University of Illinois Alumni Association recognizes this year's 100 outstanding seniors
Each year, the University of Illinois Alumni Association and the Student Alumni Ambassadors recognize 100 outstanding seniors through the Senior 100 Honorary. Recipients of this award are honored for their outstanding achievements in leadership, academics, and campus involvement throughout their undergraduate education. The following College of Media students were included:
- Caitlin Althoff '09 ADV
- Katelyn Brown '09 ADV
- Jacalyn Ceglinski '09 ADV
- Jessica Gaden '09 ADV
- Eleni Hasiakos '09 ADV
- Laura Hettiger '09 JOURN
- Lauren Knazur '09 ADV
- Leigh Ann Krahenbuhl '09 JOURN
- Whitney Blair Wyckoff '09 JOURN
Hearst Foundation awards Journalism students
The Hearst Journalism Awards Program is presented annually under the auspices of the Association of Schools of Journalism and Mass Communication (ASJMC) with full-funding by the William Randolph Hearst Foundation. The program's mission is to encourage and support excellence in journalism and journalism education in America's colleges and universities. The following College of Media students were recently honored:
- Brittany Abeijon '09 JOURN, 3rd place, Personality/Profile
- Josh Birnbaum '09 JOURN, 10th place, Photojournalism
- Stephanie Gomes '09 JOURN, 8th place, Feature Writing
- Jackie Shannon '10 JOURN, 15th place, Radio 1
- Jeremy Werner '09 JOURN, 4th place, College Sports Writing
Around the College
Advertising students get real-world taste of Laughing Cow cheese with ad campaign competition
|Winning Team, The Swiss Misses, with judges: (left to right) Judge Tom Browning '86 BUS/'90 MBA, Taylor Varco '09 ADV, Jessie Oh '09 BUS, Jennifer Janci '10 ADV, Katie Homer '09 ADV, Rachel Carlson '09 ADV, and Judge Ann Legan '94 BUS.|
A group of 26 advertising students had a taste of real-world tight deadlines and professional standards recently, and it tasted a lot like cheese--rich, creamy Laughing Cow cheese, to be exact.
As part of the Department of Advertising's series of professional workshops, six student teams had four weeks to go from an input session with judges Ann Legan '94 BUS, category marketing director at Bel Brands, and Tom Browning '86 BUS/'90 MBA, senior vice president at DDB, to a final proposal on how they would grow Laughing Cow sales volume by 24%.

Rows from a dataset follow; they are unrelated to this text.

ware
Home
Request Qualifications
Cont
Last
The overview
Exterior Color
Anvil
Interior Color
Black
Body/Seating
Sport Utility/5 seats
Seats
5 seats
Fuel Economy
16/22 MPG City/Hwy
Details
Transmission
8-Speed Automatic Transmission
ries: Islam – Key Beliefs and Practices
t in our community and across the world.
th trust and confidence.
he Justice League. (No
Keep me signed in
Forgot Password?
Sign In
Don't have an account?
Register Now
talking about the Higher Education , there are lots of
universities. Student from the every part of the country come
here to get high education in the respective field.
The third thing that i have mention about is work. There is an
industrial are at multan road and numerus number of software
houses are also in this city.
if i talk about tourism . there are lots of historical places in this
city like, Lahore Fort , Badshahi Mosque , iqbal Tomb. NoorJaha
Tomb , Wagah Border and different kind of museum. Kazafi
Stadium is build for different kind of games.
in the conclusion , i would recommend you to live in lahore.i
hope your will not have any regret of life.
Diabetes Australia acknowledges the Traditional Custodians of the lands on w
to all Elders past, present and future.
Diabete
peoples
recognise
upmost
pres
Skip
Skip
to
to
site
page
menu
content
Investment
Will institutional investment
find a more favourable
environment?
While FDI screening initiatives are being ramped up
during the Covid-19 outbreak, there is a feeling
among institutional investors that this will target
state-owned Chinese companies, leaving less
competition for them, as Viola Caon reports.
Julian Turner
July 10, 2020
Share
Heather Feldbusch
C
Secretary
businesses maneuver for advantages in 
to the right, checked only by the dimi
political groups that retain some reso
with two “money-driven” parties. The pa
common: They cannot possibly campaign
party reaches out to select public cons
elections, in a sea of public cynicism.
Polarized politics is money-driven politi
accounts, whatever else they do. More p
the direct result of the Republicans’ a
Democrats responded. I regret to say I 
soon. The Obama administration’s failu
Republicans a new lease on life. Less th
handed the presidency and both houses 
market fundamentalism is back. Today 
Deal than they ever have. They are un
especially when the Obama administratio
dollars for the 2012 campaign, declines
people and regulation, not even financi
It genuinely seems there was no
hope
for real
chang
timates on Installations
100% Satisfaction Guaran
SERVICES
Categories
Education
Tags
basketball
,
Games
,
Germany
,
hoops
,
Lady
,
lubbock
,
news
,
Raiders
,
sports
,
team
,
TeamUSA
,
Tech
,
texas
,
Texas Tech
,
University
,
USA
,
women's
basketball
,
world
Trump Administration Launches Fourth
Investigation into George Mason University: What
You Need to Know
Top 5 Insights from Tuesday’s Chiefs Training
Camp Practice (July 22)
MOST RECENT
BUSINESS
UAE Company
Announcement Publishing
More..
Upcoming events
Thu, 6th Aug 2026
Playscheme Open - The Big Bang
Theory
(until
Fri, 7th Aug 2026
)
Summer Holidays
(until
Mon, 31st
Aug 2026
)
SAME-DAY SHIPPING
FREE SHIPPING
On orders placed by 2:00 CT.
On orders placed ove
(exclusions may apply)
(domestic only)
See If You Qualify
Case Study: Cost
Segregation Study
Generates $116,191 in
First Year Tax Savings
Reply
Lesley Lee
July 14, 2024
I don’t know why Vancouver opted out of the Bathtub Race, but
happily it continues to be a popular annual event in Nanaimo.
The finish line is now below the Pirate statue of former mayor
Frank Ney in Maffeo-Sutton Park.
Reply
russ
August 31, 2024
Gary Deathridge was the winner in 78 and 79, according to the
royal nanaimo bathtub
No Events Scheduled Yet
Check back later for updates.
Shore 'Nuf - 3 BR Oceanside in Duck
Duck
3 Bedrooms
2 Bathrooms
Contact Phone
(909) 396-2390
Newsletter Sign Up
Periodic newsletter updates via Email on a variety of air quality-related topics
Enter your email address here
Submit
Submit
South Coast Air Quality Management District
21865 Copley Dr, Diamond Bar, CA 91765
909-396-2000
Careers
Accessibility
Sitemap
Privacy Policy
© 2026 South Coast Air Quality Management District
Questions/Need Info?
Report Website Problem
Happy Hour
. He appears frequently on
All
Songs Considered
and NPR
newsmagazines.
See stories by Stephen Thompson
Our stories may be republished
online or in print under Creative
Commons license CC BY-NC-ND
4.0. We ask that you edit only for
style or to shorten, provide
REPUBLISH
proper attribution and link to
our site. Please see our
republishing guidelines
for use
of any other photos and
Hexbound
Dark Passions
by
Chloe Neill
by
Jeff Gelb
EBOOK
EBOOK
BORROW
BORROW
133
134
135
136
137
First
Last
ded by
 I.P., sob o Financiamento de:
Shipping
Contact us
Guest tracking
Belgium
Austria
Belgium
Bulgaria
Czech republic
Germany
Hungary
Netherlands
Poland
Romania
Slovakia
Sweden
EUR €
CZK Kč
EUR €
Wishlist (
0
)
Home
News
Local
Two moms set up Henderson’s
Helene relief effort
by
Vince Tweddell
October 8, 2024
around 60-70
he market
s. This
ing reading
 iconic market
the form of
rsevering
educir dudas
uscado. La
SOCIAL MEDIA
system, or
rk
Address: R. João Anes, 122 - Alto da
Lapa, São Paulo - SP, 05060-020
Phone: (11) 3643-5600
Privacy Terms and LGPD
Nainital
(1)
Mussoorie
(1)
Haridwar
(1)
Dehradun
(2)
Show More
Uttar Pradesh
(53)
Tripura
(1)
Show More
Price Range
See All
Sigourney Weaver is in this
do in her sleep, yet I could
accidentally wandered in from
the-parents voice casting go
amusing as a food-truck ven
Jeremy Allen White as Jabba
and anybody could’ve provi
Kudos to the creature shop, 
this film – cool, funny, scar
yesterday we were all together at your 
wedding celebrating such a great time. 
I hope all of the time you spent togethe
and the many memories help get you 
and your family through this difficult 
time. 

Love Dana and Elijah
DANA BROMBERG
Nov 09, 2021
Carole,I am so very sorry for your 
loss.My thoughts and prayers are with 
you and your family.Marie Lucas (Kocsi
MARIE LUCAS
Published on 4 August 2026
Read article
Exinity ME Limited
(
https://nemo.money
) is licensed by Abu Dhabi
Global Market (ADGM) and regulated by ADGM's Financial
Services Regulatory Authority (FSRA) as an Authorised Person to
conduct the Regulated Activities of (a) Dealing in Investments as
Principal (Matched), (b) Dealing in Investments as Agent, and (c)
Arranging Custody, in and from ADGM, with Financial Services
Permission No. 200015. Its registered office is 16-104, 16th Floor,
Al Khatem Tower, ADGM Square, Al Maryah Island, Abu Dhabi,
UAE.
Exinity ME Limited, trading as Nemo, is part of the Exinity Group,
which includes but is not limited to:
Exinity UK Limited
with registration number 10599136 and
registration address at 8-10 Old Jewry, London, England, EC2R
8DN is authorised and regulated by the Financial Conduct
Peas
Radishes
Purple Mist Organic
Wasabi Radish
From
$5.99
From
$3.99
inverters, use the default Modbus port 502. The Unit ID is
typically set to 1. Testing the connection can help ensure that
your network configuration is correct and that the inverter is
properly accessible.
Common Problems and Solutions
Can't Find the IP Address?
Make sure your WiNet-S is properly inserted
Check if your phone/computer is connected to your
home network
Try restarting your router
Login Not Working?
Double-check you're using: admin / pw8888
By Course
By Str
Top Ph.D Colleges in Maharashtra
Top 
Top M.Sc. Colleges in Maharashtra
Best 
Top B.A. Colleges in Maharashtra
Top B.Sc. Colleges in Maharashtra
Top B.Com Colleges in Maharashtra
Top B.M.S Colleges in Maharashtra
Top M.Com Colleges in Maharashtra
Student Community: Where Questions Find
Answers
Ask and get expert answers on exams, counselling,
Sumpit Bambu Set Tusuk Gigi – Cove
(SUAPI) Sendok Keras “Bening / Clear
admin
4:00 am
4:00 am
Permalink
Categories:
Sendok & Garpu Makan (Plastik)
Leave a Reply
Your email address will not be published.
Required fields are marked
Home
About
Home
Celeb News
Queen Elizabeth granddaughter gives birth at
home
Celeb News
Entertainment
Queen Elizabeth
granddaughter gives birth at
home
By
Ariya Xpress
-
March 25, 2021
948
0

|Team Non-Existent with the judges: (left to right) Judge Tom Browning '86 BUS/'90 MBA, Andrew Markowitz '11 ADV, Rachel Nelson '10 ADV, Matthew Cleaves '11 ADV, Elizabeth Herrera '11 ADV, and Judge Ann Legan '94 BUS.|
Each team met twice with Advertising Department Head Jan Slater and Professor Peter Sheldon to receive early feedback on its ideas. First and second place were awarded by Legan and Browning based on each team's strategy, media suggestions, creative executions, and promotional and public relations ideas.
The winning team, The Swiss Misses, consisted of Jessie Oh '09 BUS, Taylor Varco '09 ADV, Jennifer Janci '11 ADV, and Rachel Carlson '09 ADV. The Cutting Wedge, with team members Ting Wu '13 MS ADV, Grace Chen '13 MS ADV, Janie Smith '10 ADV, Cassandra Clark '09 ADV, and Sarah Bish '09 ADV, finished second.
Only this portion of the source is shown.